1. Selā. A princess, younger sister of Candakumāra (J.vi.143). She is identified with Uppalavannā. J.vi.157.
2. Selā Therī. She was born in Alavi as daughter of the king: therefore she was also called Alavikā. When she was still unmarried the Buddha visited Alavī with Alavaka, whom he had converted, carrying his begging bowl and robe. On that occasion Sela went with her father to hear the Buddha preach. She became a lay disciple, but later, agitated in mind, she joined the Order and became an arahant. After that she lived in Sāvatthi. One day, as she was enjoying her siesta in the Andhavana under a tree, Māra, in the guise of a stranger, approached her and tried to tempt her. But she refuted his statements regarding the attractions of lay life, and Māra had to retire discomfited (S.i.134; Thig.vss.57-9).
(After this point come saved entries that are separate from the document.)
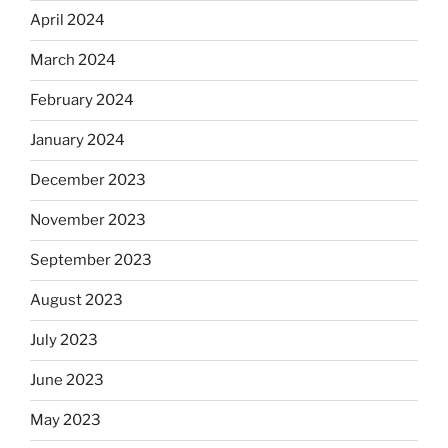
April 2024
March 2024
February 2024
January 2024
December 2023
November 2023
September 2023
August 2023
July 2023
June 2023
May 2023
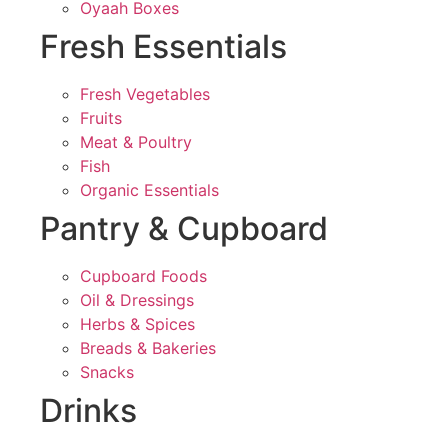
Oyaah Boxes
Fresh Essentials
Fresh Vegetables
Fruits
Meat & Poultry
Fish
Organic Essentials
Pantry & Cupboard
Cupboard Foods
Oil & Dressings
Herbs & Spices
Breads & Bakeries
Snacks
Drinks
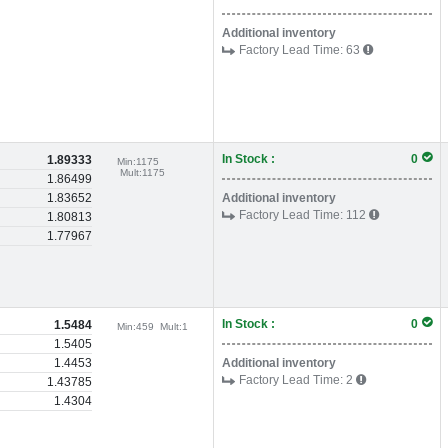
Additional inventory
Factory Lead Time:
63
In Stock :
0
1.89333
Min:
1175
Mult:
1175
1.86499
1.83652
Additional inventory
Factory Lead Time:
112
1.80813
1.77967
In Stock :
0
1.5484
Min:
459
Mult:
1
1.5405
1.4453
Additional inventory
Factory Lead Time:
2
1.43785
1.4304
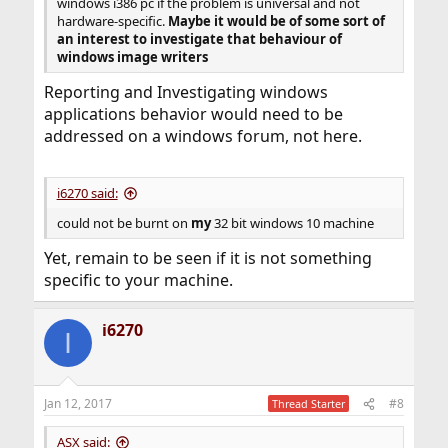
windows i386 pc if the problem is universal and not
hardware-specific.
Maybe it would be of some sort of
an interest to investigate that behaviour of
windows image writers
Reporting and Investigating windows
applications behavior would need to be
addressed on a windows forum, not here.
i6270 said:
could not be burnt on
my
32 bit windows 10 machine
Yet, remain to be seen if it is not something
specific to your machine.
i6270
I
Jan 12, 2017
#8
Thread Starter
ASX said:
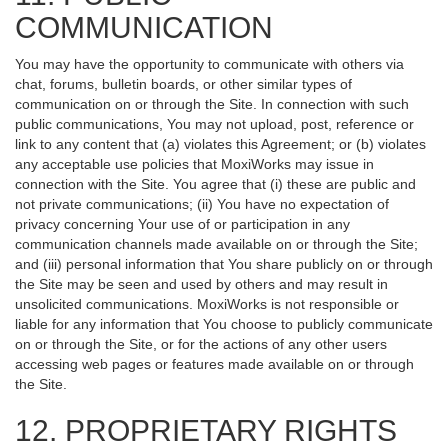
COMMUNICATION
You may have the opportunity to communicate with others via
chat, forums, bulletin boards, or other similar types of
communication on or through the Site. In connection with such
public communications, You may not upload, post, reference or
link to any content that (a) violates this Agreement; or (b) violates
any acceptable use policies that MoxiWorks may issue in
connection with the Site. You agree that (i) these are public and
not private communications; (ii) You have no expectation of
privacy concerning Your use of or participation in any
communication channels made available on or through the Site;
and (iii) personal information that You share publicly on or through
the Site may be seen and used by others and may result in
unsolicited communications. MoxiWorks is not responsible or
liable for any information that You choose to publicly communicate
on or through the Site, or for the actions of any other users
accessing web pages or features made available on or through
the Site.
12. PROPRIETARY RIGHTS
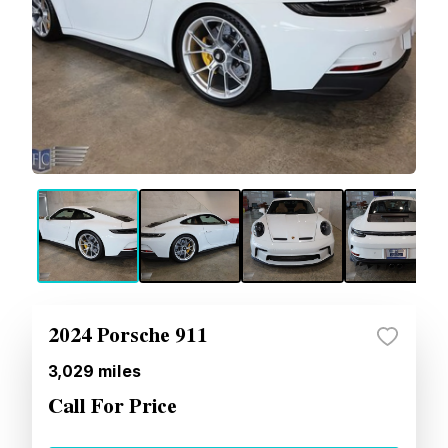
2024 Porsche 911
3,029
miles
Call For Price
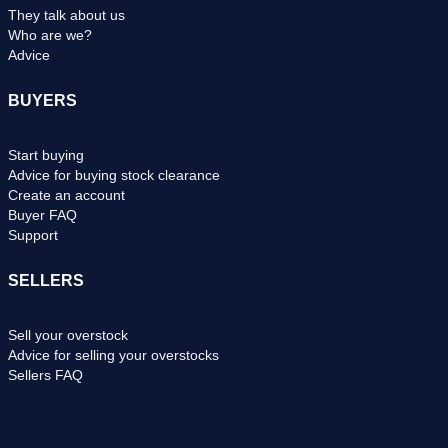
They talk about us
Who are we?
Advice
BUYERS
Start buying
Advice for buying stock clearance
Create an account
Buyer FAQ
Support
SELLERS
Sell your overstock
Advice for selling your overstocks
Sellers FAQ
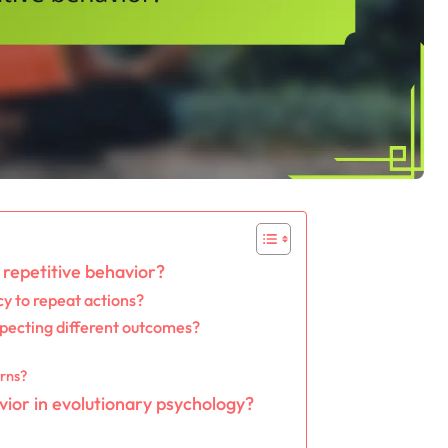
repetitive behavior?
y to repeat actions?
pecting different outcomes?
erns?
vior in evolutionary psychology?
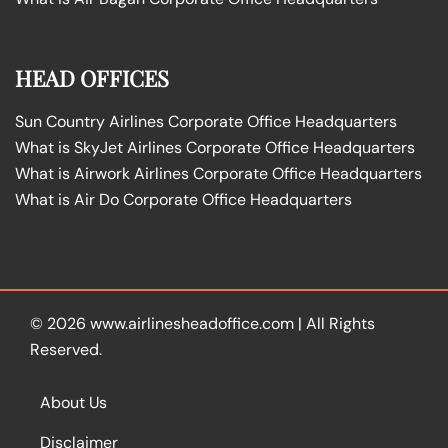
HEAD OFFICES
Sun Country Airlines Corporate Office Headquarters
What is SkyJet Airlines Corporate Office Headquarters
What is Airwork Airlines Corporate Office Headquarters
What is Air Do Corporate Office Headquarters
© 2026
www.airlinesheadoffice.com
|
All Rights
Reserved.
About Us
Disclaimer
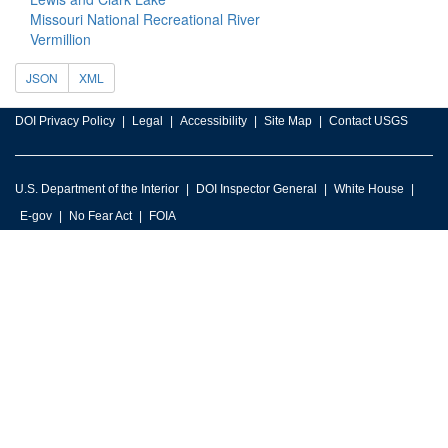
Missouri National Recreational River
Vermillion
JSON
XML
DOI Privacy Policy
Legal
Accessibility
Site Map
Contact USGS
U.S. Department of the Interior
DOI Inspector General
White House
E-gov
No Fear Act
FOIA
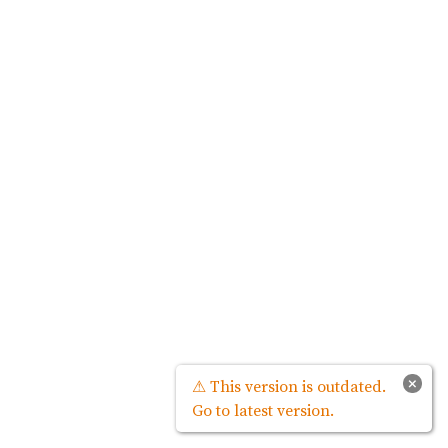
×
⚠ This version is outdated.
Go to latest version.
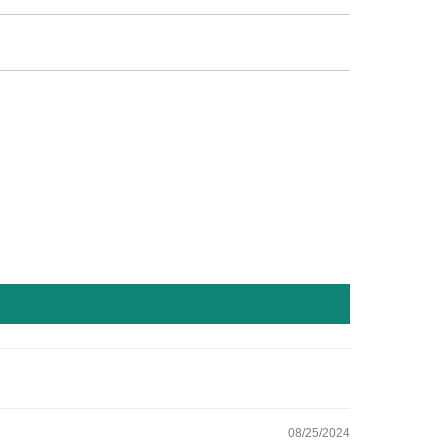
08/25/2024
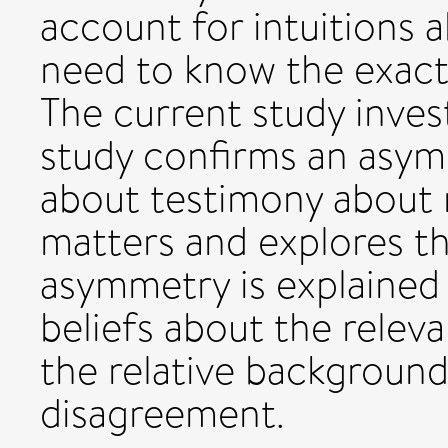
account for intuitions 
need to know the exact 
The current study invest
study confirms an asym
about testimony about 
matters and explores th
asymmetry is explained 
beliefs about the relev
the relative background
disagreement.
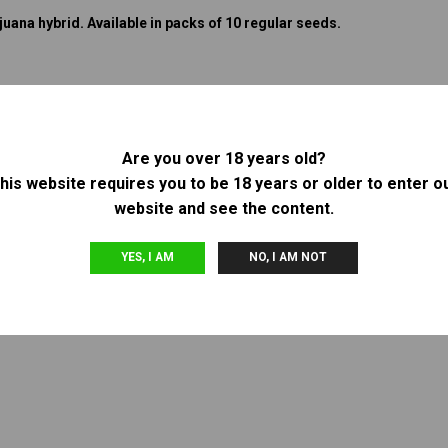
uana hybrid. Available in packs of 10 regular seeds.
Are you over 18 years old?
his website requires you to be 18 years or older to enter o
website and see the content.
YES, I AM
NO, I AM NOT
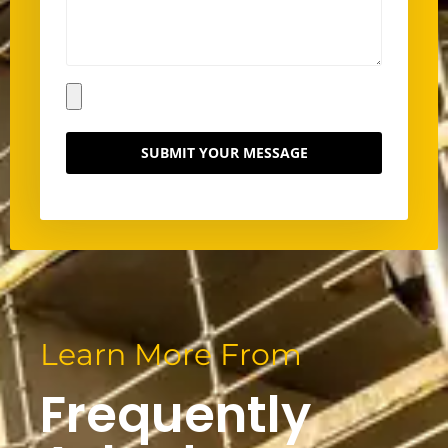
SUBMIT YOUR MESSAGE
Learn More From
Frequently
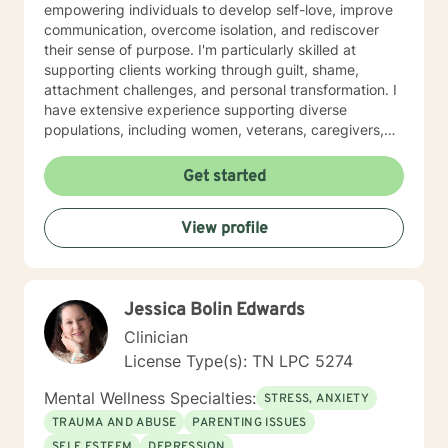
empowering individuals to develop self-love, improve
communication, overcome isolation, and rediscover
their sense of purpose. I'm particularly skilled at
supporting clients working through guilt, shame,
attachment challenges, and personal transformation. I
have extensive experience supporting diverse
populations, including women, veterans, caregivers,
and individuals exploring complex relationship
structures. My practice centers on creating a
Get started
supportive, non-judgmental space where clients can
explore their experiences, heal from past wounds, and
View profile
develop meaningful strategies for personal growth. My
goal is to walk alongside you, offering professional
guidance and genuine support as you move toward
greater emotional wellness and self-understanding.
Jessica Bolin Edwards
Clinician
License Type(s): TN LPC 5274
Mental Wellness Specialties:
STRESS, ANXIETY
TRAUMA AND ABUSE
PARENTING ISSUES
SELF ESTEEM
DEPRESSION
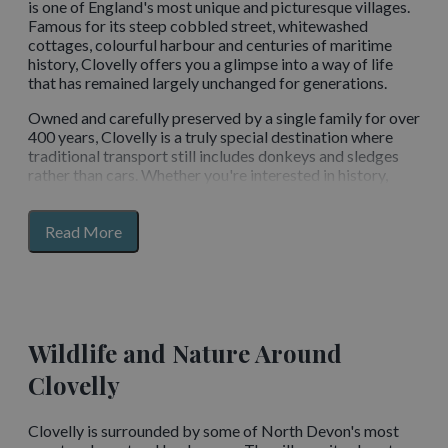
is one of England's most unique and picturesque villages.
Famous for its steep cobbled street, whitewashed
cottages, colourful harbour and centuries of maritime
history, Clovelly offers you a glimpse into a way of life
that has remained largely unchanged for generations.
Owned and carefully preserved by a single family for over
400 years, Clovelly is a truly special destination where
traditional transport still includes donkeys and sledges
rather than cars. Whether you're interested in history,
photography, coastal walks, wildlife or simply soaking up
the atmosphere, Clovelly is one of North Devon's most
for
unforgettable places to visit.
Read More
section
content
What Makes Clovelly So Unique?
Unlike most villages, Clovelly has no vehicle access along
its famous main street. Instead, you descend a steep
Wildlife and Nature Around
cobbled pathway that winds through the village towards
Clovelly
the historic harbour below. The absence of traffic,
combined with centuries-old cottages and stunning sea
views, creates a timeless atmosphere that feels far
Clovelly is surrounded by some of North Devon's most
removed from modern life. Every corner offers a new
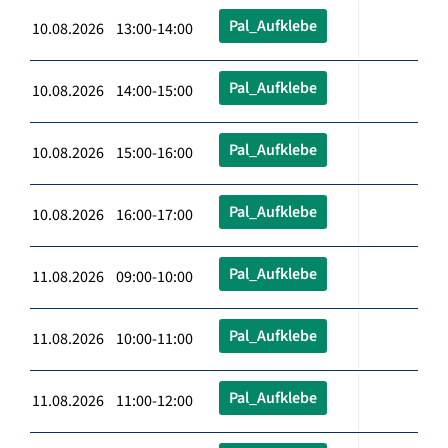
Pal_Aufklebe
10.08.2026 13:00-14:00
Pal_Aufklebe
10.08.2026 14:00-15:00
Pal_Aufklebe
10.08.2026 15:00-16:00
Pal_Aufklebe
10.08.2026 16:00-17:00
Pal_Aufklebe
11.08.2026 09:00-10:00
Pal_Aufklebe
11.08.2026 10:00-11:00
Pal_Aufklebe
11.08.2026 11:00-12:00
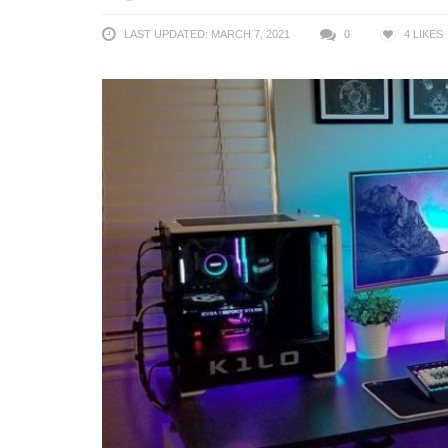
LAST UPDATED: MARCH 7, 2021
0
4
LIKES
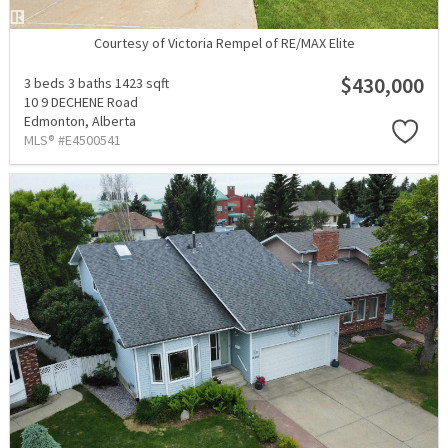
Courtesy of Victoria Rempel of RE/MAX Elite
$430,000
3 beds
3 baths
1423 sqft
10 9 DECHENE Road
Edmonton,
Alberta
MLS® #E4500541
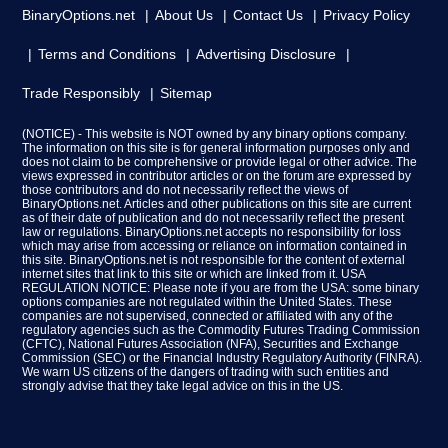
BinaryOptions.net
About Us
Contact Us
Privacy Policy
Terms and Conditions
Advertising Disclosure
Trade Responsibly
Sitemap
(NOTICE) - This website is NOT owned by any binary options company.
The information on this site is for general information purposes only and
does not claim to be comprehensive or provide legal or other advice. The
views expressed in contributor articles or on the forum are expressed by
those contributors and do not necessarily reflect the views of
BinaryOptions.net. Articles and other publications on this site are current
as of their date of publication and do not necessarily reflect the present
law or regulations. BinaryOptions.net accepts no responsibility for loss
which may arise from accessing or reliance on information contained in
this site. BinaryOptions.net is not responsible for the content of external
internet sites that link to this site or which are linked from it. USA
REGULATION NOTICE: Please note if you are from the USA: some binary
options companies are not regulated within the United States. These
companies are not supervised, connected or affiliated with any of the
regulatory agencies such as the Commodity Futures Trading Commission
(CFTC), National Futures Association (NFA), Securities and Exchange
Commission (SEC) or the Financial Industry Regulatory Authority (FINRA).
We warn US citizens of the dangers of trading with such entities and
strongly advise that they take legal advice on this in the US.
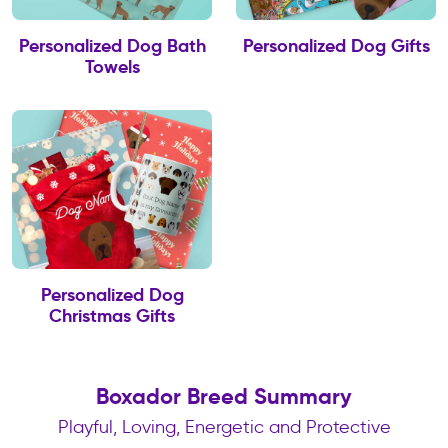
Personalized Dog Bath
Personalized Dog Gifts
Towels
Personalized Dog
Christmas Gifts
Boxador Breed Summary
Playful, Loving, Energetic and Protective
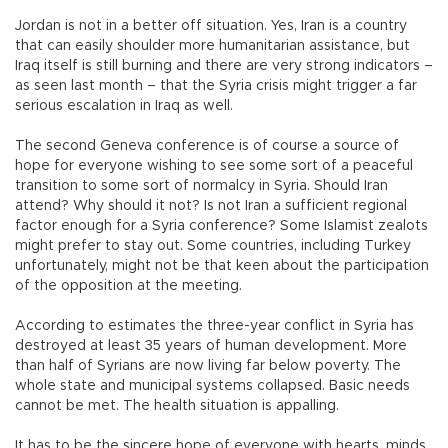
Jordan is not in a better off situation. Yes, Iran is a country
that can easily shoulder more humanitarian assistance, but
Iraq itself is still burning and there are very strong indicators –
as seen last month – that the Syria crisis might trigger a far
serious escalation in Iraq as well.
The second Geneva conference is of course a source of
hope for everyone wishing to see some sort of a peaceful
transition to some sort of normalcy in Syria. Should Iran
attend? Why should it not? Is not Iran a sufficient regional
factor enough for a Syria conference? Some Islamist zealots
might prefer to stay out. Some countries, including Turkey
unfortunately, might not be that keen about the participation
of the opposition at the meeting.
According to estimates the three-year conflict in Syria has
destroyed at least 35 years of human development. More
than half of Syrians are now living far below poverty. The
whole state and municipal systems collapsed. Basic needs
cannot be met. The health situation is appalling.
It has to be the sincere hope of everyone with hearts, minds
In the time of Padumuttara Buddha Selā was born in the family of a clansman of Hamsavatī and was given in marriage. After her husband's death she devoted herself to the quest of good, and went from ārāma to ārāma and vihāra to vihāra, teaching the Dhamma to followers of the religion. One day she came to the Bodhi tree of the Buddha and sat down there thinking, "If a Buddha be peerless among men, may this tree show the miracle of Enlightenment." Immediately the tree blazed forth, the branches appeared golden, and the sky was all shining. Inspired by the sight, she fell down and worshipped the tree, and sat there for seven days. On the seventh day she performed a great feast of offering and worship to the Buddha (ThigA.61f). Her Apadāna verses, quoted in the Therīgāthā Commentary, are, in the Apadāna itself, attributed to a Therī called Pañcadīpikā, and are twice repeated in these verses (Ap.ii.519, repeated at 527f), however, she is mentioned as having attained arahantship at the age of seven, and there is no reference to her life as daughter of the king of Alavī. See also Selā (3).
3. Selā Therī. An arahant. In the time of Kassapa Buddha she belonged to a lay disciple's family in Sāvatthi. She heard the Buddha preach and learnt the Doctrine. She was born after death in Tāvatimsa. In her last life she was the daughter of a setthi, and hearing the Buddha preach, she entered the Order and attained arahantship. Ap.ii.614f.